There's been a lot of talk the past few days about how if we could just get China to bend a little we could get manufacturing back. Yeah sure. Manufacturing started to disappear in earnest over 40 years ago when China was basically a third world style nation. It started when the "Conglomerate" fad came upon the biz scene. This led to accounting led companies buying successful manufacturing powers and milking them dry. Eventually the lack of research in new products and processes caught up with them, and outsourcing became a salvation. Couple the accounting led companies with the increasing demands of unions...and the lack of initiative for owners of some small manufacturers to get away from their WWII machines...and the demise of manufacturing is not that big a mystery. Bringing it back is a lot more than sharing Apple Pie and Ice Cream with Hu.

There are just too many countries who love the way manufacturing has improved their standard of living and hope for the future, to cede it back to the US. And the employees in those countries seem to have a winning attitude and love their new positions in life.

Almost There: Chapter 3 continues. --Samantha sank to the ground beneath the giant maple. She looked up as she heard that scratching of a squirrel climbing out upon a long limb. It turned and looked down at her. She wondered if this was her only friend in this town of contradictions.
Tommy Lambert. Somehow she remembers his love, but can't remember his face. But that memory is the strongest emotion she has felt since returning home.
Nobody knows me but a tree, she thought. This is exactly like it was, but nothing else is.
Samantha continued to sit, for an hour, maybe more. Her hunger had past, filled in by the nourishment of a love long gone.
Around four she stood and started back down towards town. Everything seemed a little more beautiful now. Maybe it was the evening shadows. Maybe it was the discovery that something about her town was as it should be. She apporached the Inn, and found herself once again turning to the end of the dock. To the littel dory. The stranger was there. He ws staring at her, but looked down as she began to stare back.

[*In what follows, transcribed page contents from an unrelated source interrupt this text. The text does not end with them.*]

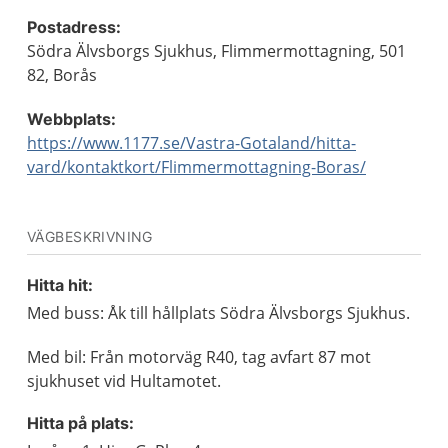
Postadress:
Södra Älvsborgs Sjukhus, Flimmermottagning, 501
82, Borås
Webbplats:
https://www.1177.se/Vastra-Gotaland/hitta-
vard/kontaktkort/Flimmermottagning-Boras/
VÄGBESKRIVNING
Hitta hit:
Med buss: Åk till hållplats Södra Älvsborgs Sjukhus.
Med bil: Från motorväg R40, tag avfart 87 mot
sjukhuset vid Hultamotet.
Hitta på plats:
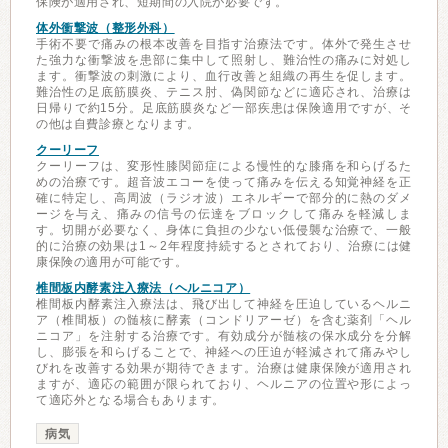
保険が適用され、短期間の入院が必要です。
体外衝撃波（整形外科）
手術不要で痛みの根本改善を目指す治療法です。体外で発生させ
た強力な衝撃波を患部に集中して照射し、難治性の痛みに対処し
ます。衝撃波の刺激により、血行改善と組織の再生を促します。
難治性の足底筋膜炎、テニス肘、偽関節などに適応され、治療は
日帰りで約15分。足底筋膜炎など一部疾患は保険適用ですが、そ
の他は自費診療となります。
クーリーフ
クーリーフは、変形性膝関節症による慢性的な膝痛を和らげるた
めの治療です。超音波エコーを使って痛みを伝える知覚神経を正
確に特定し、高周波（ラジオ波）エネルギーで部分的に熱のダメ
ージを与え、痛みの信号の伝達をブロックして痛みを軽減しま
す。切開が必要なく、身体に負担の少ない低侵襲な治療で、一般
的に治療の効果は1～2年程度持続するとされており、治療には健
康保険の適用が可能です。
椎間板内酵素注入療法（ヘルニコア）
椎間板内酵素注入療法は、飛び出して神経を圧迫しているヘルニ
ア（椎間板）の髄核に酵素（コンドリアーゼ）を含む薬剤「ヘル
ニコア」を注射する治療です。有効成分が髄核の保水成分を分解
し、膨張を和らげることで、神経への圧迫が軽減されて痛みやし
びれを改善する効果が期待できます。治療は健康保険が適用され
ますが、適応の範囲が限られており、ヘルニアの位置や形によっ
て適応外となる場合もあります。
病気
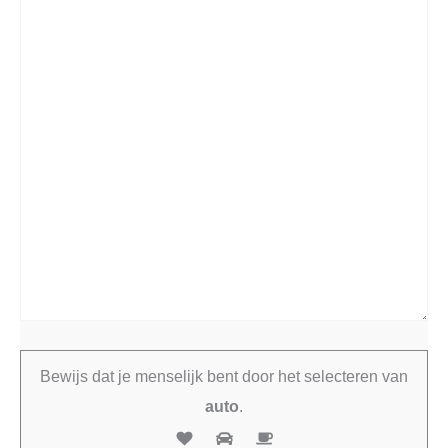
Bewijs dat je menselijk bent door het selecteren van
auto
.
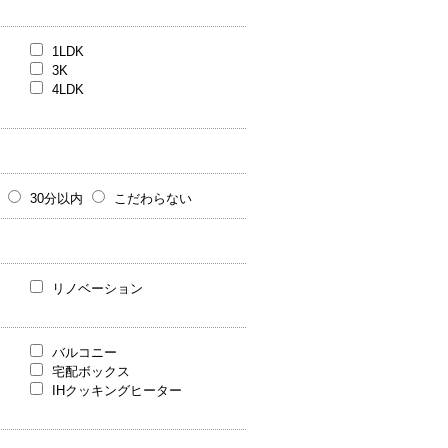
1LDK
3K
4LDK
30分以内
こだわらない
リノベーション
バルコニー
宅配ボックス
IHクッキングヒーター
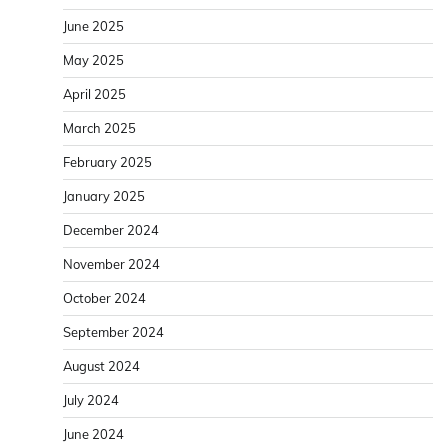
June 2025
May 2025
April 2025
March 2025
February 2025
January 2025
December 2024
November 2024
October 2024
September 2024
August 2024
July 2024
June 2024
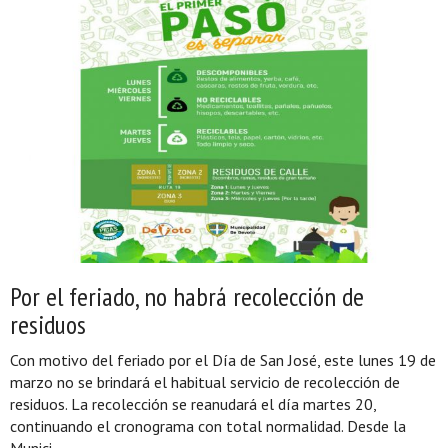
Por el feriado, no habrá recolección de
residuos
Con motivo del feriado por el Día de San José, este lunes 19 de
marzo no se brindará el habitual servicio de recolección de
residuos. La recolección se reanudará el día martes 20,
continuando el cronograma con total normalidad. Desde la
Munici...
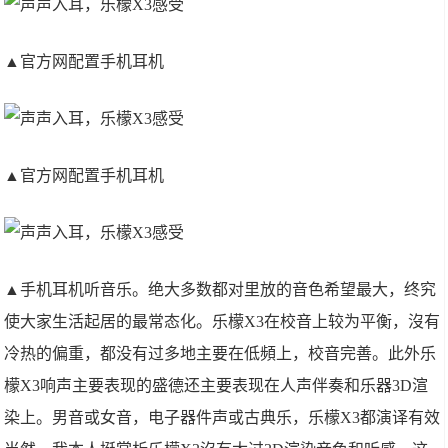
▲官方网配置手机耳机
▲官方网配置手机耳机
▲手机耳机听音乐。绝大多数都对里放的音色希望最大，终究
使大家生活起居的最常态化。乐檬X3在校音上较为平衡，沒有
冷热的偏重，都没有过多地主要在低頻上，校音完善。此外乐
檬X3响声主要表现的盛德还主要表现在人声伴奏和乐器3D渲
染上。男音或女音，电子器件声或古典乐，乐檬X3都演译有效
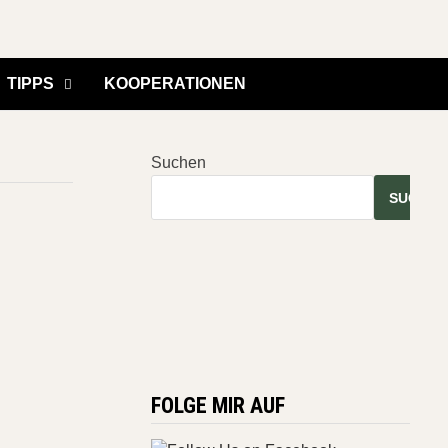
TIPPS
KOOPERATIONEN
Suchen
SUCHEN
FOLGE MIR AUF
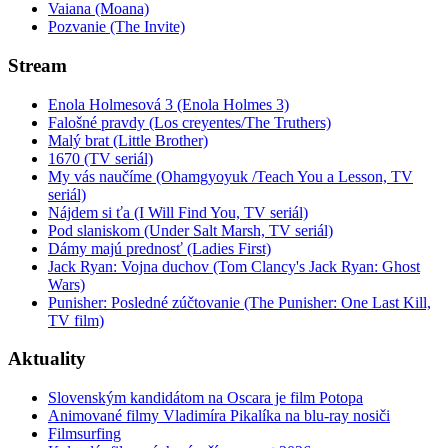
Vaiana (Moana)
Pozvanie (The Invite)
Stream
Enola Holmesová 3 (Enola Holmes 3)
Falošné pravdy (Los creyentes/The Truthers)
Malý brat (Little Brother)
1670 (TV seriál)
My vás naučíme (Ohamgyoyuk /Teach You a Lesson, TV
seriál)
Nájdem si ťa (I Will Find You, TV seriál)
Pod slaniskom (Under Salt Marsh, TV seriál)
Dámy majú prednosť (Ladies First)
Jack Ryan: Vojna duchov (Tom Clancy's Jack Ryan: Ghost
Wars)
Punisher: Posledné zúčtovanie (The Punisher: One Last Kill,
TV film)
Aktuality
Slovenským kandidátom na Oscara je film Potopa
Animované filmy Vladimíra Pikalíka na blu-ray nosiči
Filmsurfing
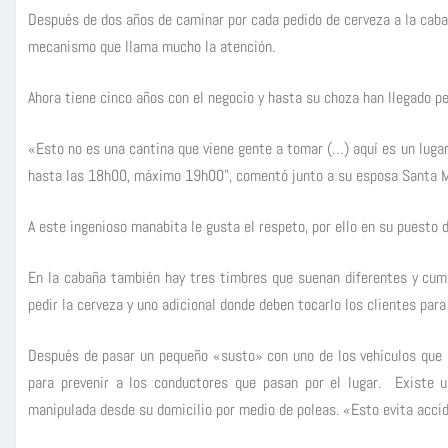
Después de dos años de caminar por cada pedido de cerveza a la cabaña
mecanismo que llama mucho la atención.
Ahora tiene cinco años con el negocio y hasta su choza han llegado pe
«Esto no es una cantina que viene gente a tomar (…) aquí es un luga
hasta las 18h00, máximo 19h00”, comentó junto a su esposa Santa Ma
A este ingenioso manabita le gusta el respeto, por ello en su puesto 
En la cabaña también hay tres timbres que suenan diferentes y cump
pedir la cerveza y uno adicional donde deben tocarlo los clientes para
Después de pasar un pequeño «susto» con uno de los vehículos que 
para prevenir a los conductores que pasan por el lugar. Existe 
manipulada desde su domicilio por medio de poleas. «Esto evita accid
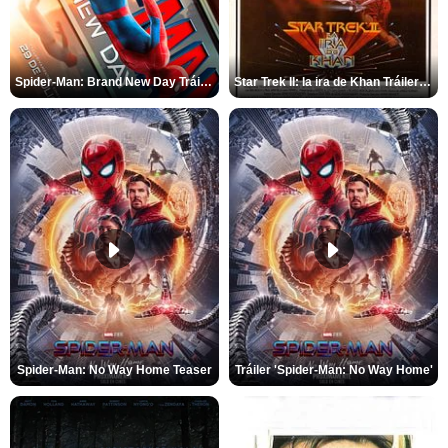
Spider-Man: Brand New Day Tráiler (3)
Star Trek II: la ira de Khan Tráiler VO
Spider-Man: No Way Home Teaser
Tráiler 'Spider-Man: No Way Home'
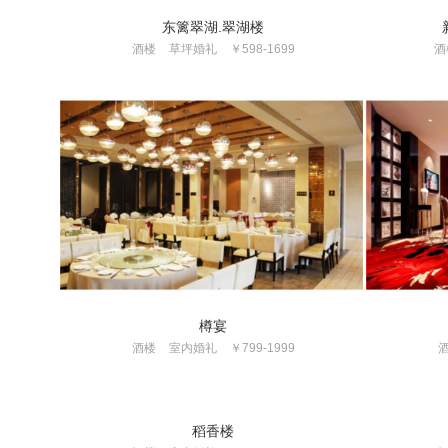
东篱翠湖.翠湖楼
酒楼
草坪婚礼
￥598-1699
酒
樽宴
酒楼
室内婚礼
￥799-1999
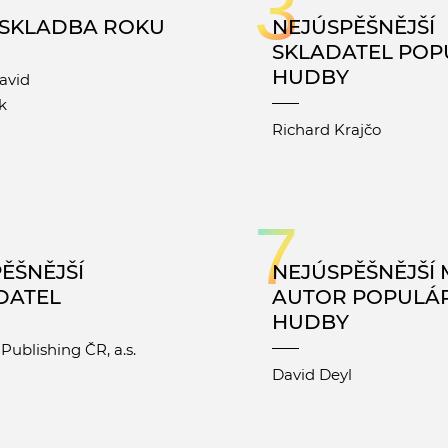
3
 SKLADBA ROKU
NEJÚSPĚŠNĚJŠÍ
SKLADATEL POP
HUDBY
avid
k
Richard Krajčo
7
ĚŠNĚJŠÍ
NEJÚSPĚŠNĚJŠÍ
DATEL
AUTOR POPULÁ
HUDBY
Publishing ČR, a.s.
David Deyl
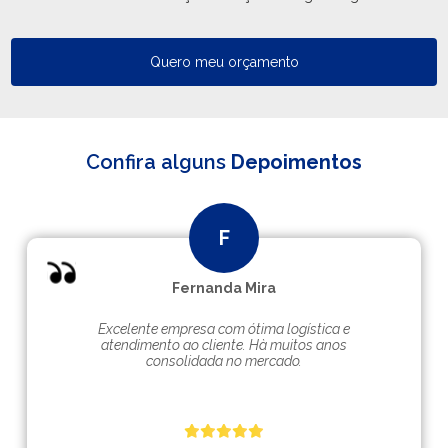
Quero meu orçamento
Confira alguns
Depoimentos
Fernanda Mira
Excelente empresa com ótima logística e
atendimento ao cliente. Hà muitos anos
consolidada no mercado.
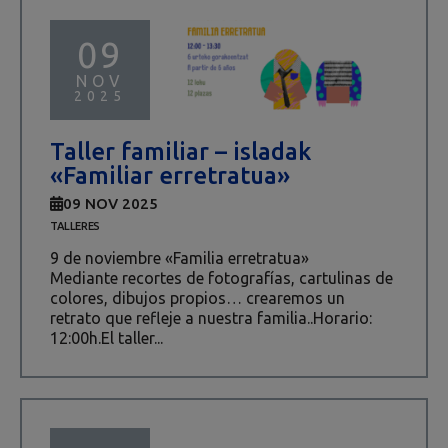
09
NOV
2025
Taller familiar – isladak
«Familiar erretratua»
09 NOV 2025
TALLERES
9 de noviembre «Familia erretratua»
Mediante recortes de fotografías, cartulinas de
colores, dibujos propios… crearemos un
retrato que refleje a nuestra familia..Horario:
12:00h.El taller...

The Oddball TV Commercial Tid yesterday generated this response from a loyal reader. He suggests as the absolute worst and tasteless commercial the "Ladders" (Web Employment Site) ad where some basically unattractive people assume some grotesque seductive positions. I totally agree.

What is so unusual about Oprah finding a step sister?

Jack Lelane has proven that exercise allows you to die healthier.

Roe v. Wade Department:
How come it is not ok to make a choice to kill your next door neighbor?

The Answer:
Auto and Home Insurance ads are rampant throughout TV these days. I have seen commercials for Amica, Travelers, State Farm, Nationwide, Progressive, Geico, Farmers, Liberty Mutual and um...All State. Personally, I like the Travelers "Big Umbrella" ad, the Geico Psychiatrists couch and I used to like the campaign about unforseen disasters out of the blue (It may have been nationwide). The new nationwide "Best Salesman" is tedious and wearing thin to me. I find Progressive annoying. Amica is solid, but not terribly entertaining. All State has gone from the believable Dennis Hastert to a hard to believe character named "Mayhem". (AS will always have "In Good Hands" to save them no matter how off base their ad agency gets.) Actually a couple of them work but most are a stretch. Farmers trying to hard to be clever.

The End:
Oscar Nominations: You probably know pretty much everything that will be happening at the Oscars. But, here's the nomicnaitons in case you didn't hear. Bext Pic: Kings Speech, Inception, The Social Network, The Fighter, True Grit, Toy Story 3, Kids are all Right, Black Swan, Winter's Bone and 127 Hours. Actor: Firth, Eisenberg, Bardem, Bridges,and Franco. Actress: Bening, Portman, Kidman, Lawrence and Williams. Sup Actor: Bale, Rush, Hawkes, Renner, Ruffalo. Sup Actress: Leo, Adams, Bonham-Carter, Steinfield and Weaver.

I think I'm tired of watching Hollywood pat itself on the back. I love movies, but the celebrity of it all is getting out of hand.